Excuse us if we’re a little self-indulgent with this edition of Off The Pitch thanks to Soccer World but everyone at QSN is proud of an achievement by one of our very own. The FFA Cup has provided players and coaches with a chance to display their wares on the national stage but it’s also given some of the state-based commentators a chance to test themselves at another level with the Fox Sports broadcasts. One of those is Rafe Griffin who steps up to the biggest achievement of his career to date, broadcasting Wednesday night’s main fixture between Redlands United and Adelaide United.

QSN: How were you introduced to the game?

RG: I was first exposed to football when my brother and cousins started playing at under 7 level at Virginia United. I’m five years older than them and my two uncles were also co-coaches of the team so I used to help them out a bit. It was strange at the time because our whole family were very staunch rugby league people so I’m not sure how we got into the ’round-ball’ game in the first place.
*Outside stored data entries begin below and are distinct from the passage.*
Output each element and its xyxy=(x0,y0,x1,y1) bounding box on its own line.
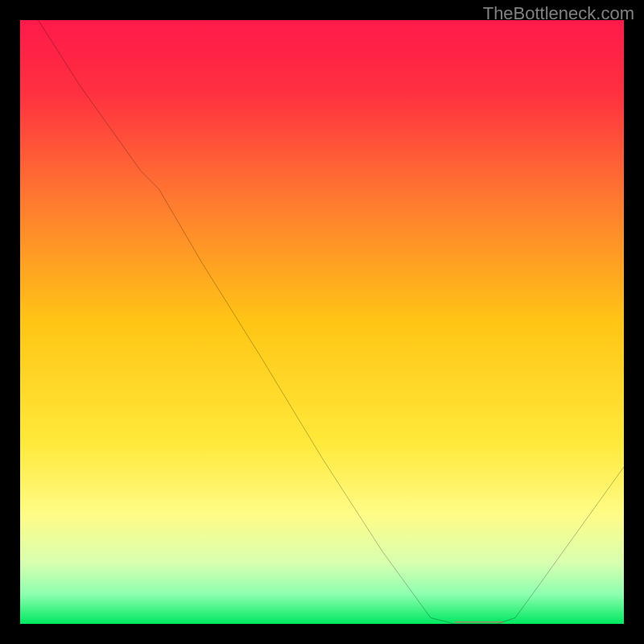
watermark-text: TheBottleneck.com xyxy=(483,3,634,24)
bottleneck-chart xyxy=(20,20,624,624)
chart-background xyxy=(20,20,624,624)
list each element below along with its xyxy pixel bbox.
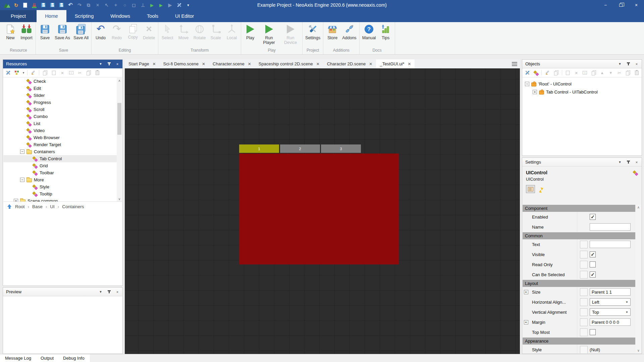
tips-button[interactable]: Tips <box>378 22 394 48</box>
paste-icon[interactable] <box>633 69 640 76</box>
auto-hide-pin-icon[interactable] <box>106 61 112 67</box>
collapse-icon[interactable]: − <box>20 178 24 182</box>
message-log-tab[interactable]: Message Log <box>5 356 31 361</box>
window-position-icon[interactable]: ▾ <box>98 61 103 67</box>
save-as-icon[interactable] <box>49 2 55 8</box>
property-default-box[interactable] <box>580 288 588 296</box>
cut-icon[interactable]: ✂ <box>76 69 83 76</box>
property-default-box[interactable] <box>580 298 588 306</box>
tree-item[interactable]: Slider <box>3 92 117 99</box>
redo-icon[interactable]: ↷ <box>76 2 83 8</box>
move-icon[interactable]: + <box>113 2 119 8</box>
output-tab[interactable]: Output <box>41 356 54 361</box>
scale-button[interactable]: Scale <box>208 22 224 48</box>
settings-scrollbar[interactable]: ∧ ∨ <box>636 204 641 353</box>
move-button[interactable]: Move <box>175 22 192 48</box>
window-position-icon[interactable]: ▾ <box>617 61 623 67</box>
property-default-box[interactable] <box>580 308 588 316</box>
run-player-icon[interactable]: ▶ <box>158 2 164 8</box>
undo-icon[interactable]: ↶ <box>67 2 73 8</box>
tree-item[interactable]: Grid <box>3 162 117 169</box>
document-tab[interactable]: Spaceship control 2D.scene✕ <box>255 59 323 68</box>
scale-icon[interactable]: ◻ <box>131 2 137 8</box>
close-tab-icon[interactable]: ✕ <box>369 62 372 66</box>
tree-item[interactable]: Scroll <box>3 106 117 113</box>
new-button[interactable]: New <box>2 22 18 48</box>
close-tab-icon[interactable]: ✕ <box>202 62 205 66</box>
options-icon[interactable] <box>5 69 11 76</box>
scroll-up-icon[interactable]: ∧ <box>637 205 640 209</box>
name-input[interactable] <box>590 223 631 231</box>
components-icon[interactable] <box>533 69 539 76</box>
document-tab[interactable]: Sci-fi Demo.scene✕ <box>160 59 209 68</box>
addons-button[interactable]: Addons <box>340 22 358 48</box>
scrollbar-thumb[interactable] <box>117 103 121 135</box>
tree-item[interactable]: Edit <box>3 85 117 92</box>
auto-hide-pin-icon[interactable] <box>106 289 112 295</box>
debug-info-tab[interactable]: Debug Info <box>63 356 85 361</box>
breadcrumb-item[interactable]: Containers <box>62 204 84 209</box>
expand-icon[interactable]: + <box>524 290 528 294</box>
close-icon[interactable]: × <box>634 160 639 165</box>
qat-menu-icon[interactable]: ▾ <box>185 2 191 8</box>
horizontal-alignment-select[interactable]: Left▼ <box>590 298 631 306</box>
scroll-down-icon[interactable]: ∨ <box>637 349 640 352</box>
property-default-box[interactable] <box>580 328 588 336</box>
tab-project[interactable]: Project <box>0 10 37 22</box>
tab-home[interactable]: Home <box>37 10 66 22</box>
edited-tab-button-1[interactable]: 1 <box>239 144 279 153</box>
move-down-icon[interactable]: ▼ <box>607 69 614 76</box>
restore-button[interactable] <box>613 0 629 10</box>
store-button[interactable]: Store <box>324 22 340 48</box>
tab-scripting[interactable]: Scripting <box>66 10 102 22</box>
paste-icon[interactable] <box>94 69 101 76</box>
undo-button[interactable]: ↶ Undo <box>93 22 109 48</box>
new-file-icon[interactable] <box>22 2 28 8</box>
margin-input[interactable] <box>590 318 631 326</box>
edited-tab-button-3[interactable]: 3 <box>321 144 361 153</box>
tree-item-folder[interactable]: −Containers <box>3 148 117 155</box>
duplicate-icon[interactable] <box>42 69 48 76</box>
property-default-box[interactable] <box>580 241 588 248</box>
close-tab-icon[interactable]: ✕ <box>152 62 156 66</box>
events-view-icon[interactable] <box>537 185 546 193</box>
document-tab[interactable]: Character.scene✕ <box>209 59 255 68</box>
view-mode-icon[interactable] <box>13 69 20 76</box>
run-device-icon[interactable]: ▶ <box>167 2 173 8</box>
tree-item[interactable]: Video <box>3 127 117 134</box>
windows-icon[interactable] <box>553 69 559 76</box>
copy-button[interactable]: Copy <box>125 22 141 48</box>
settings-icon[interactable] <box>176 2 182 8</box>
minimize-button[interactable]: − <box>598 0 613 10</box>
copy-icon[interactable] <box>625 69 632 76</box>
copy-icon[interactable]: ⧉ <box>86 2 92 8</box>
delete-icon[interactable]: × <box>573 69 580 76</box>
new-object-icon[interactable] <box>565 69 571 76</box>
rotate-icon[interactable]: ○ <box>122 2 128 8</box>
tree-item[interactable]: Check <box>3 78 117 85</box>
local-icon[interactable]: ⊥ <box>140 2 146 8</box>
tree-item[interactable]: List <box>3 120 117 127</box>
scroll-up-icon[interactable]: ∧ <box>118 78 120 83</box>
expand-icon[interactable]: + <box>14 199 18 201</box>
save-button[interactable]: Save <box>37 22 53 48</box>
vertical-alignment-select[interactable]: Top▼ <box>590 308 631 316</box>
scroll-down-icon[interactable]: ∨ <box>118 197 120 201</box>
copy-icon[interactable] <box>85 69 92 76</box>
tree-item[interactable]: Render Target <box>3 141 117 148</box>
select-icon[interactable]: ↖ <box>104 2 110 8</box>
delete-icon[interactable]: × <box>59 69 66 76</box>
collapse-icon[interactable]: − <box>525 82 529 86</box>
sync-icon[interactable]: ↻ <box>13 2 19 8</box>
breadcrumb-item[interactable]: Base <box>32 204 43 209</box>
expand-icon[interactable]: + <box>533 90 537 94</box>
property-default-box[interactable] <box>580 346 588 354</box>
enabled-checkbox[interactable]: ✓ <box>590 214 596 220</box>
tab-windows[interactable]: Windows <box>102 10 139 22</box>
rename-icon[interactable]: I <box>582 69 588 76</box>
tab-ui-editor[interactable]: UI Editor <box>167 10 202 22</box>
property-default-box[interactable] <box>580 271 588 279</box>
text-input[interactable] <box>590 241 631 248</box>
expand-icon[interactable]: + <box>524 320 528 324</box>
ui-editor-canvas[interactable]: 1 2 3 <box>125 68 520 354</box>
QSN: Tell us about your footballing involvement.

RG: We spent a year at Virginia and then my cousins went and played rugby league. My brother continued to play football but moved to Grange Thistle to be closer to our family home. I was playing junior squash at the time so I’d play that on a Saturday morning and come back to the club on a Saturday afternoon and help out in the canteen with Norma and Noel Williams who put in an amazing amount of hours in volunteer roles. There were some great club people around Grange Thistle at the time and I think it rubbed off on me. It was a great club to hang around.

I eventually drifted out of squash and got into football refereeing. I did for three years in the Brisbane junior leagues, including being selected as a linesman at the 1993 under 13 state titles.

 

There was a time when I fell out of love for the game, I even missed the establishment of the A-League. It was really only once I came back to Brisbane in 2009, after spending nine years in Canberra, that I got back involved again. I lived close to Olympic and used to go and watch them on Sunday nights and that sparked the love of the game returning.
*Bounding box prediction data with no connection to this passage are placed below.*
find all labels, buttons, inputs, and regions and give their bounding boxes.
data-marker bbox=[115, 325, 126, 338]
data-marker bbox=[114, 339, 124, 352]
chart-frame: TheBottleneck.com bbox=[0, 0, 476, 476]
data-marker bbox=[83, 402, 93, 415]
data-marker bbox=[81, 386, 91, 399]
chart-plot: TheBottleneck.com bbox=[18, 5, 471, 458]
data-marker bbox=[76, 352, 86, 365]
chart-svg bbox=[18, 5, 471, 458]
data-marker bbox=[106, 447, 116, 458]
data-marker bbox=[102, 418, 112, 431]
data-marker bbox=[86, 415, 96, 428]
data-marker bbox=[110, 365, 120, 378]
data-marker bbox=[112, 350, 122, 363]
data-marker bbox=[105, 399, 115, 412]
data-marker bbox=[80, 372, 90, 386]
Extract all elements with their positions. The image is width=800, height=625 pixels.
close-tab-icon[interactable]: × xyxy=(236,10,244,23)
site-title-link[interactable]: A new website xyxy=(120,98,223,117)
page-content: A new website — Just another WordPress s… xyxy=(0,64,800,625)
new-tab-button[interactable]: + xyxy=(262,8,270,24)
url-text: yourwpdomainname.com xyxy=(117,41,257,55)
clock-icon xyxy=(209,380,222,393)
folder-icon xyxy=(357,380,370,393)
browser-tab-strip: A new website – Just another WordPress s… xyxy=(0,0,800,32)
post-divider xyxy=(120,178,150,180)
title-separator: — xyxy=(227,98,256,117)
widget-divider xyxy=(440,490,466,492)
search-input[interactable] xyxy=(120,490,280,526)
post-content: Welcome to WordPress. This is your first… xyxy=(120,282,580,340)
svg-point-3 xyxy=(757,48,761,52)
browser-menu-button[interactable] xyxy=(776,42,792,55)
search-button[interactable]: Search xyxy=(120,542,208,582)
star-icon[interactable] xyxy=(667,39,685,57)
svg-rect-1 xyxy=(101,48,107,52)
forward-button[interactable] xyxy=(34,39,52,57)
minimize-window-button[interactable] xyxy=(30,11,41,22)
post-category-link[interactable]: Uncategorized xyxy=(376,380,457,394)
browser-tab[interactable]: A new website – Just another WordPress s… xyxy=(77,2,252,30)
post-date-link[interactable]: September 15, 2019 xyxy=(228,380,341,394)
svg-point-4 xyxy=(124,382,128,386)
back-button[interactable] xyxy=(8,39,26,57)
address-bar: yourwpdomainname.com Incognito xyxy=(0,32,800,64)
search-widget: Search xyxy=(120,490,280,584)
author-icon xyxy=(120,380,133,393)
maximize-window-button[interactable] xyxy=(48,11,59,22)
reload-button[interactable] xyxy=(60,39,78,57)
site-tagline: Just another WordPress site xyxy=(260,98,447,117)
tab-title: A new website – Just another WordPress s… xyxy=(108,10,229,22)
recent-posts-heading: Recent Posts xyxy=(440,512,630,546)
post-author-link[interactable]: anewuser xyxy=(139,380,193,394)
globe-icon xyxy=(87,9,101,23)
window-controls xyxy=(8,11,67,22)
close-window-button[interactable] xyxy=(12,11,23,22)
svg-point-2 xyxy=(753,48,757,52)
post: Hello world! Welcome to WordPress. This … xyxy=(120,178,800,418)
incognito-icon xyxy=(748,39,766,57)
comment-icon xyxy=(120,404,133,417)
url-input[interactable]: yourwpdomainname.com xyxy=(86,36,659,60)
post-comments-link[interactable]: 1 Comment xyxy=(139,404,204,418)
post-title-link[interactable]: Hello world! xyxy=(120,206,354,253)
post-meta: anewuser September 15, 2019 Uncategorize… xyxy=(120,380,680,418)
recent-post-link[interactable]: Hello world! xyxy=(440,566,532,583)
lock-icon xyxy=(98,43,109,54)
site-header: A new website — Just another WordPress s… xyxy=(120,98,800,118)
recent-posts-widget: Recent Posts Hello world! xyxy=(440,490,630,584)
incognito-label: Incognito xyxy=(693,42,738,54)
QSN: What opportunities has football given you?

RG: It’s a common theme in the responses to our Off The Pitch articles that football has provided the opportunities to meet so many great people but it’s so true. I’d have to say that is the most enjoyable thing about being involved again. Seeing so many people passionate about the game and their club and putting in countless hours quite unselfishly.

In a more practical sense, the ability to travel with football has been quite appealing. I was a big Brisbane Roar supporter in recent years so I followed them in Japan when they played in the AFC Champions League. That was a great week to experience a new culture. The Japanese are so friendly and polite and the experience I had in Japan is one of the reasons I enjoy watching them in matches.

QSN: So how did you get into commentary?

RG: I’d always held a bit of an interest in it and Football Brisbane held a competition/audition process at the end of the 2012 season which I put in an entry into.

Months passed and I didn’t really think much more of it but just before the start of the 2013 season, I got a phone call from them asking me in for a chat. The NPL was starting up at that time and Football Queensland were looking for someone to commentate on that so that’s the direction I eventually ended up going in.

QSN: And how were the early experiences in commentary?

RG: In one word, horrible! I copped a lot of criticism at the time and rightly so. Robert Blanch (former Football Brisbane TV commentator) set a high standard and it took a while to find my groove. I took on board plenty of advice at the time, worked on things and made gradual improvement.

It was a big learning curve and it’s a difficult skill to master. Not everyone can do it but I learned a lot of valuable lessons out of it.

QSN: How did the opportunity come about to be part of the Fox Sports team for the FFA Cup?

RG: A couple of years ago, I made contact with the Executive Producer of Fox Football and I organised to spend a day ‘behind the scenes’ at an A-League match observing the various pieces of the broadcast. The first half I spent in the commentary box with Brenton Speed and Robbie Slater.

During the second half, I sat in the production truck which was just an amazing experience. Until you actually see it all in action, it’s hard to appreciate what actually goes into bringing the pictures that you see on screen at home. The replays and the speed they can bring them up in is what impressed me most.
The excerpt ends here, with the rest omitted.